[Page images and extracted text]

:::

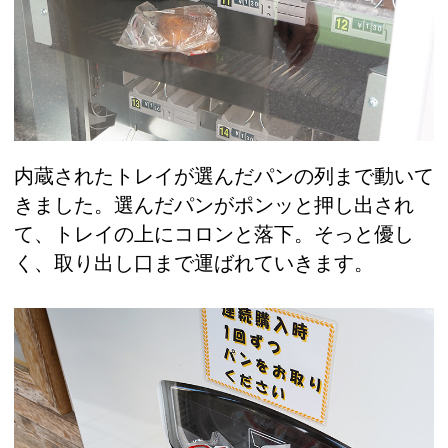
内蔵されたトレイが選んだパンの列まで動いて
きました。選んだパンがポンッと押し出され
て、トレイの上にコロンと落下。そっと優し
く、取り出し口まで運ばれていきます。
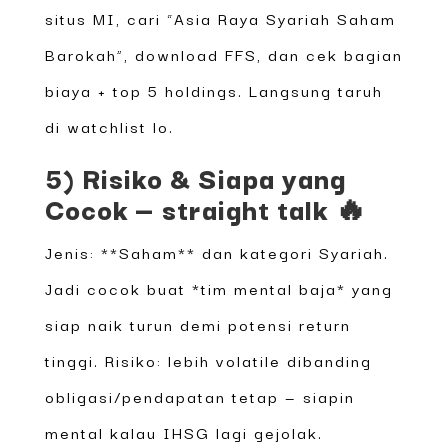
situs MI, cari “Asia Raya Syariah Saham
Barokah”, download FFS, dan cek bagian
biaya + top 5 holdings. Langsung taruh
di watchlist lo.
5) Risiko & Siapa yang
Cocok — straight talk 🔥
Jenis: **Saham** dan kategori Syariah.
Jadi cocok buat *tim mental baja* yang
siap naik turun demi potensi return
tinggi. Risiko: lebih volatile dibanding
obligasi/pendapatan tetap — siapin
mental kalau IHSG lagi gejolak.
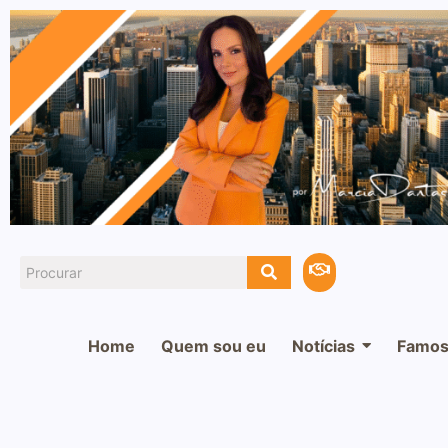
Home
Quem sou eu
Notícias
Famos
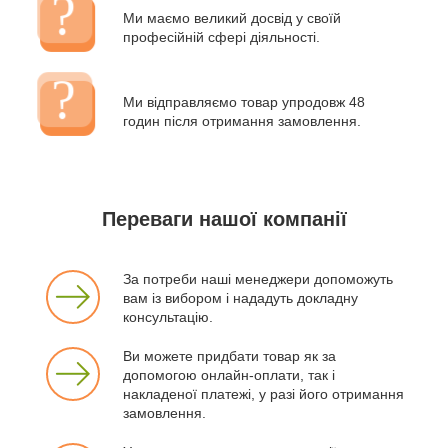
Ми маємо великий досвід у своїй
професійній сфері діяльності.
Ми відправляємо товар упродовж 48
годин після отримання замовлення.
Переваги нашої компанії
За потреби наші менеджери допоможуть
вам із вибором і нададуть докладну
консультацію.
Ви можете придбати товар як за
допомогою онлайн-оплати, так і
накладеної платежі, у разі його отримання
замовлення.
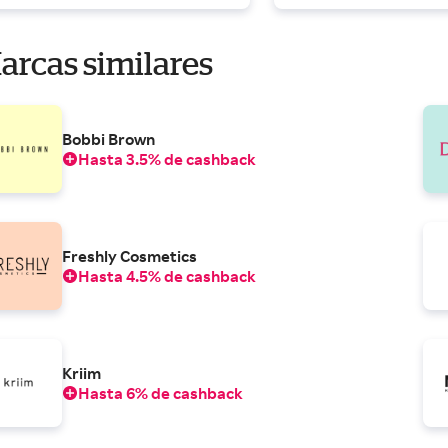
arcas similares
Bobbi Brown
Hasta 3.5% de cashback
Freshly Cosmetics
Hasta 4.5% de cashback
Kriim
Hasta 6% de cashback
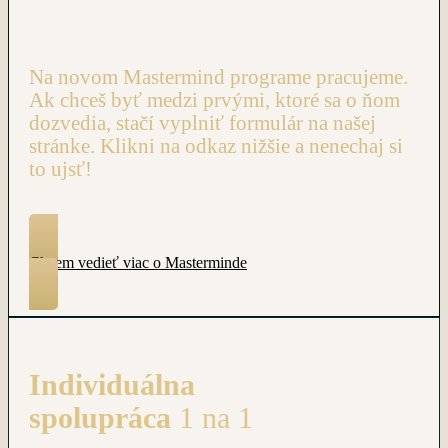
nasledovať ostatní.
Na novom Mastermind programe pracujeme.
Ak chceš byť medzi prvými, ktoré sa o ňom
dozvedia, stačí vyplniť formulár na našej
stránke. Klikni na odkaz nižšie a nenechaj si
to ujsť!
Chcem vedieť viac o Masterminde
Individuálna
spolupráca
1 na 1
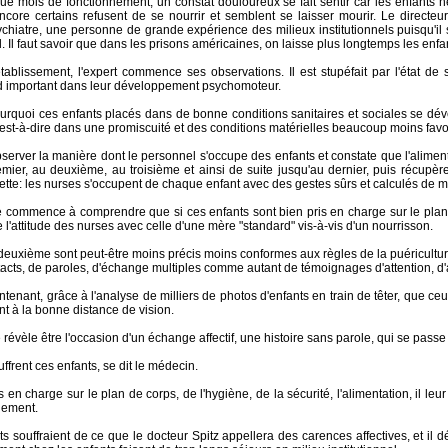
e mois de fonctionnement, un constat douloureux se fait sentir car les enfants ne vo
ncore certains refusent de se nourrir et semblent se laisser mourir. Le directeu
iatre, une personne de grande expérience des milieux institutionnels puisqu'il 
l. Il faut savoir que dans les prisons américaines, on laisse plus longtemps les enf
tablissement, l'expert commence ses observations. Il est stupéfait par l'état de 
rd important dans leur développement psychomoteur.
urquoi ces enfants placés dans de bonne conditions sanitaires et sociales se d
c'est-à-dire dans une promiscuité et des conditions matérielles beaucoup moins fav
bserver la manière dont le personnel s'occupe des enfants et constate que l'aliment
mier, au deuxième, au troisième et ainsi de suite jusqu'au dernier, puis récupèr
ette: les nurses s'occupent de chaque enfant avec des gestes sûrs et calculés de ma
 commence à comprendre que si ces enfants sont bien pris en charge sur le plan 
re l'attitude des nurses avec celle d'une mère "standard" vis-à-vis d'un nourrisson.
 deuxième sont peut-être moins précis moins conformes aux règles de la puéricult
tacts, de paroles, d'échange multiples comme autant de témoignages d'attention, d'a
enant, grâce à l'analyse de milliers de photos d'enfants en train de têter, que ceu
nt à la bonne distance de vision.
révèle être l'occasion d'un échange affectif, une histoire sans parole, qui se pass
uffrent ces enfants, se dit le médecin.
ris en charge sur le plan de corps, de l'hygiène, de la sécurité, l'alimentation, il
lement.
nts souffraient de ce que le docteur Spitz appellera des carences affectives, et il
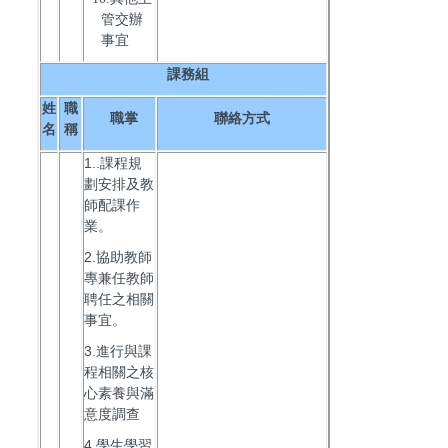
管交辦
事宜
課務組
姓
職
職掌
聯絡方式
名
稱
1..課程規
劃安排及教
師配課作
業。
2.協助教師
專兼任教師
聘任之相關
事宜。
3.進行與課
程相關之核
心素養與滿
意度調查
4.學生學習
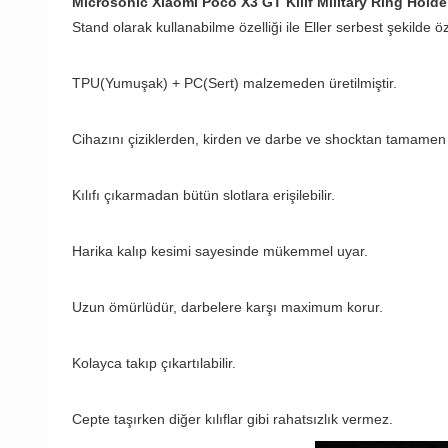
Microsonic Xiaomi Poco X3 GT Kılıf Military Ring Holde
Stand olarak kullanabilme özelliği ile Eller serbest şekilde öz
TPU(Yumuşak) + PC(Sert) malzemeden üretilmiştir.
Cihazını çiziklerden, kirden ve darbe ve shocktan tamamen 
Kılıfı çıkarmadan bütün slotlara erişilebilir.
Harika kalıp kesimi sayesinde mükemmel uyar.
Uzun ömürlüdür, darbelere karşı maximum korur.
Kolayca takıp çıkartılabilir.
Cepte taşırken diğer kılıflar gibi rahatsızlık vermez.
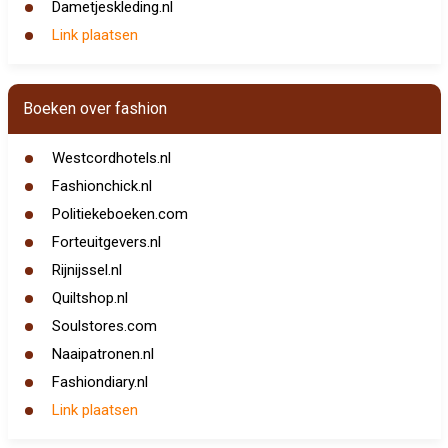
Dametjeskleding.nl
Link plaatsen
Boeken over fashion
Westcordhotels.nl
Fashionchick.nl
Politiekeboeken.com
Forteuitgevers.nl
Rijnijssel.nl
Quiltshop.nl
Soulstores.com
Naaipatronen.nl
Fashiondiary.nl
Link plaatsen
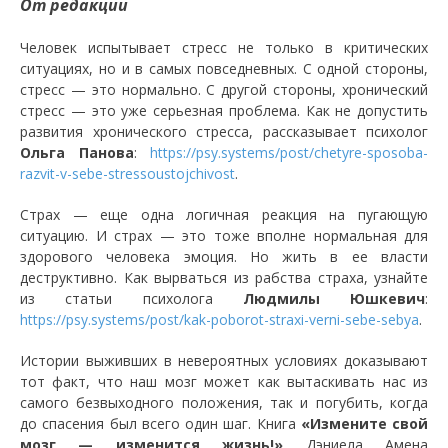
От редакции
Человек испытывает стресс не только в критических
ситуациях, но и в самых повседневных. С одной стороны,
стресс — это нормально. С другой стороны, хронический
стресс — это уже серьезная проблема. Как не допустить
развития хронического стресса, рассказывает психолог
Ольга Панова
:
https://psy.systems/post/chetyre-sposoba-
razvit-v-sebe-stressoustojchivost
.
Страх — еще одна логичная реакция на пугающую
ситуацию. И страх — это тоже вполне нормальная для
здорового человека эмоция. Но жить в ее власти
деструктивно. Как вырваться из рабства страха, узнайте
из статьи психолога
Людмилы Юшкевич
:
https://psy.systems/post/kak-poborot-straxi-verni-sebe-sebya
.
Истории выживших в невероятных условиях доказывают
тот факт, что наш мозг может как вытаскивать нас из
самого безвыходного положения, так и погубить, когда
до спасения был всего один шаг. Книга
«Измените свой
мозг — изменится жизнь!»
Дэниела Амена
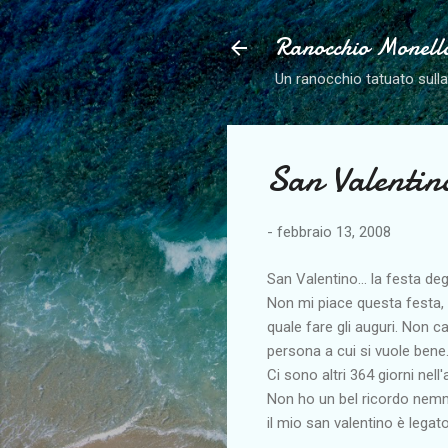
Ranocchio Monell
Un ranocchio tatuato sull
San Valentin
-
febbraio 13, 2008
San Valentino... la festa de
Non mi piace questa festa,
quale fare gli auguri. Non c
persona a cui si vuole bene
Ci sono altri 364 giorni nell'
Non ho un bel ricordo nemme
il mio san valentino è legato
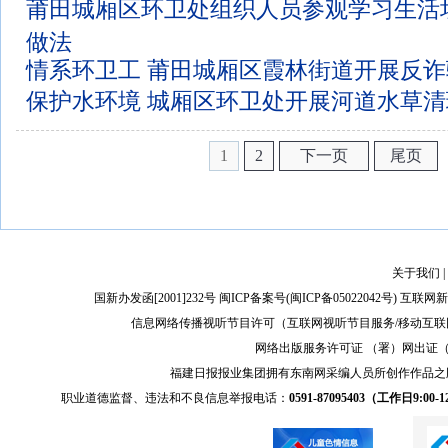
莆田城厢区环卫处组织人员参观学习生活
做法
情系环卫工 莆田城厢区霞林街道开展反
保护水环境 城厢区环卫处开展河道水草
1
2
下一页
尾页
关于我们
|
国新办发函[2001]232号 闽ICP备案号(
闽ICP备05022042号
) 互联网新
信息网络传播视听节目许可（互联网视听节目服务/移动互联网视
网络出版服务许可证 （署）网出证（闽）
福建日报报业集团拥有东南网采编人员所创作作品之
职业道德监督、违法和不良信息举报电话：
0591-87095403（工作日9:00-12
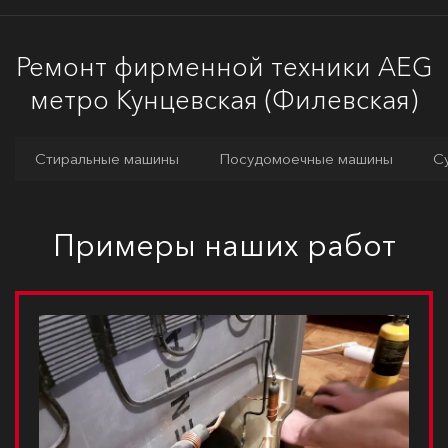
Ремонт фирменной техники AEG
метро Кунцевская (Филевская)
Стиральные машины
Посудомоечные машины
С
Примеры наших работ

:::

▸ Task to carry out: Look above for the line with "Forteuitgevers.nl"; quote it and every line after it, stopping after the line with "Ranocchio Monell", exactly, with nothing added and without pictures.

▸ Exercise output:
Forteuitgevers.nl
Rijnijssel.nl
Quiltshop.nl
Soulstores.com
Naaipatronen.nl
Fashiondiary.nl
Link plaatsen
От редакции
Человек испытывает стресс не только в критических
ситуациях, но и в самых повседневных. С одной стороны,
стресс — это нормально. С другой стороны, хронический
стресс — это уже серьезная проблема. Как не допустить
развития хронического стресса, рассказывает психолог
Ольга Панова
:
https://psy.systems/post/chetyre-sposoba-
razvit-v-sebe-stressoustojchivost
.
Страх — еще одна логичная реакция на пугающую
ситуацию. И страх — это тоже вполне нормальная для
здорового человека эмоция. Но жить в ее власти
деструктивно. Как вырваться из рабства страха, узнайте
из статьи психолога
Людмилы Юшкевич
:
https://psy.systems/post/kak-poborot-straxi-verni-sebe-sebya
.
Истории выживших в невероятных условиях доказывают
тот факт, что наш мозг может как вытаскивать нас из
самого безвыходного положения, так и погубить, когда
до спасения был всего один шаг. Книга
«Измените свой
мозг — изменится жизнь!»
Дэниела Амена
Ranocchio Monell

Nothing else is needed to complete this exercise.